Actually, I don’t need self-modifying code BUT if someone wants to access any of the hardware of the machine, they will need it
Once poke, pass and bitwise and is available, I will be trying something like
while peek(-12287) & 8 == 0:
pass
poke(-12288, peek(-12288))
Any guess on what that does?
-12287 = $D001 = 53249
C64/C128
$D001 (53249) Y-Coordinate Sprite#0 Sets horizontal position of Sprite#0
Apple IIe, IIc, IIgs, and II+ with Applesoft ROM Language Card
$D000 - $F7FF (53248 - 63487): Applesoft Interpreter
I’m not certain at all … one thing to note is that most pokes and peeks do not refer to negative memory … yes yes I know it is signed as opposed to looking at it unsigned … but just a suggestion but it might be best not to allow negative pokes and peeks
Looks like it is waiting on bit 3 to be 1, then right back data in the next previous address
Could be anything … what is it for? What system?
peek ignores the part of the number above the low two bytes, so -12288 is effectively the same as $D000. Numbers in Python are always signed, plus most of the BASIC programming books I remember treated numbers 32K or larger as negative, so I did it that way.
My emulator, as currently configured, has a virtual UART (serial port) at base address $D000, so that code waits for a character (repeatedly checking the input status bit), then reads and echoes it.
You may have noticed I used the phrase “skeletal peek function” before.
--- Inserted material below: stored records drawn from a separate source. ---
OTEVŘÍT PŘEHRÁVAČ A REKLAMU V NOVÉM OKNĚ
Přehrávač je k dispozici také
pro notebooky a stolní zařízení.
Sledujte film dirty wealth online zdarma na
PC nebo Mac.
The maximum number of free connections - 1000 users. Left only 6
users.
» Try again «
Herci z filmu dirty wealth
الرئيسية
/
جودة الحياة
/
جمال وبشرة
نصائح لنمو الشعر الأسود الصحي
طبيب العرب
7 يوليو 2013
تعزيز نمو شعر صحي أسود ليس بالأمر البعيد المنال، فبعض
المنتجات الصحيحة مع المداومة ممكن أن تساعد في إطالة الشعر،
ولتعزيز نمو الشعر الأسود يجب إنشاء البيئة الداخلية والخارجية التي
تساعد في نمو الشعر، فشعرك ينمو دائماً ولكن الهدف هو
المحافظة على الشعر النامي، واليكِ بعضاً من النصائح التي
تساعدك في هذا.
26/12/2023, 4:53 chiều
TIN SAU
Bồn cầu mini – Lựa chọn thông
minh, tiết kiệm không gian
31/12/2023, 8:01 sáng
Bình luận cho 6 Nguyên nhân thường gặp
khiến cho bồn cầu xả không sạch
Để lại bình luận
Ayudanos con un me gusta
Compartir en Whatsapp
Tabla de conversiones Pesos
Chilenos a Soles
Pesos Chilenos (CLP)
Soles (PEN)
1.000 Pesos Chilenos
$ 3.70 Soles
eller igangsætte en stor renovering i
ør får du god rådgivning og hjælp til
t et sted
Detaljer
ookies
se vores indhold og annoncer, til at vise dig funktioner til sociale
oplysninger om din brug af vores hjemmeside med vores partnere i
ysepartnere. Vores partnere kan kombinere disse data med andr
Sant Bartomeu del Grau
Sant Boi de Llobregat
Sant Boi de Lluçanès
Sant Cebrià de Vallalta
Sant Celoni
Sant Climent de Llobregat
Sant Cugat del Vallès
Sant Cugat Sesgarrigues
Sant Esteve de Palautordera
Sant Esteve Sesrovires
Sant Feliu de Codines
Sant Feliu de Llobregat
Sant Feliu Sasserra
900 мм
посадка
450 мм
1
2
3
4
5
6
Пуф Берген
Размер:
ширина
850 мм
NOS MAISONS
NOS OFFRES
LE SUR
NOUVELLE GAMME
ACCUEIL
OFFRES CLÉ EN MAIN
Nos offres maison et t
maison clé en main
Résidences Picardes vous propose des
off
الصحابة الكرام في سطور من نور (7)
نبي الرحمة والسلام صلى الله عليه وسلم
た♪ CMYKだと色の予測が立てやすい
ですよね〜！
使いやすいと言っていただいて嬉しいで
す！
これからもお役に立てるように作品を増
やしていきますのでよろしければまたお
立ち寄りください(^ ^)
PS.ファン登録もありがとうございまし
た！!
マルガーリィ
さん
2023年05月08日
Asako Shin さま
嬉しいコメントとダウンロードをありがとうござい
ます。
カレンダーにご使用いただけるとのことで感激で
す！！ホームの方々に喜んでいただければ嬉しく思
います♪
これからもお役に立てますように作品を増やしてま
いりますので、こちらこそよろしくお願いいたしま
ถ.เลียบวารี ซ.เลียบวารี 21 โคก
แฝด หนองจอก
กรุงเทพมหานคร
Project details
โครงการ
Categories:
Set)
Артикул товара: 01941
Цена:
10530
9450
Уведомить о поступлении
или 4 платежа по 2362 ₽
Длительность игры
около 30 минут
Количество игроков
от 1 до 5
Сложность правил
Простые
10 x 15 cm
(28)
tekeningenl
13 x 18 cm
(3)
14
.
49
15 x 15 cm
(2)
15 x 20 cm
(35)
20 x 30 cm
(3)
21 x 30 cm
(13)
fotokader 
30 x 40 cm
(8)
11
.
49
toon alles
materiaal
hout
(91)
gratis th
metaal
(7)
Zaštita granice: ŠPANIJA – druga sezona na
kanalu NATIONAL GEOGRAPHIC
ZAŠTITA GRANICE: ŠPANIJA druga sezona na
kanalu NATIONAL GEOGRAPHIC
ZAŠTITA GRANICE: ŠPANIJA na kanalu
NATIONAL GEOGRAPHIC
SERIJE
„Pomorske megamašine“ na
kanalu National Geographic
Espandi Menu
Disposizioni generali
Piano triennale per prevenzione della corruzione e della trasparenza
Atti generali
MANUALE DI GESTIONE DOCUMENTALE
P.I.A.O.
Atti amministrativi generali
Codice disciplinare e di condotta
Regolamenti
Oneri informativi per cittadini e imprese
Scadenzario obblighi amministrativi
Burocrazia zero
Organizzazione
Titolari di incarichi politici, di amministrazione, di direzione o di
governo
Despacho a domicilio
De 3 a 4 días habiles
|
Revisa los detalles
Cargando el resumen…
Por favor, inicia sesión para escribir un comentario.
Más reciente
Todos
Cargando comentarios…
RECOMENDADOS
That was because I intended to throw together the absolute minimum necessary to get an address from the caller and return the value at that memory location. It did none of the other things that a well-behaved Python function has to do like checking all passed arguments and issuing an error message if there was anything missing (or extra) as well as verifying that the address passed was an integer and not a string or a list. It just assumed that everything was correct to get something working.
That code is done correctly now and it is quite a bit of it. This is something unique to Python and a handful of other languages where this stuff is dealt with at run time instead of compile time. You get flexibility and generality, but at a cost.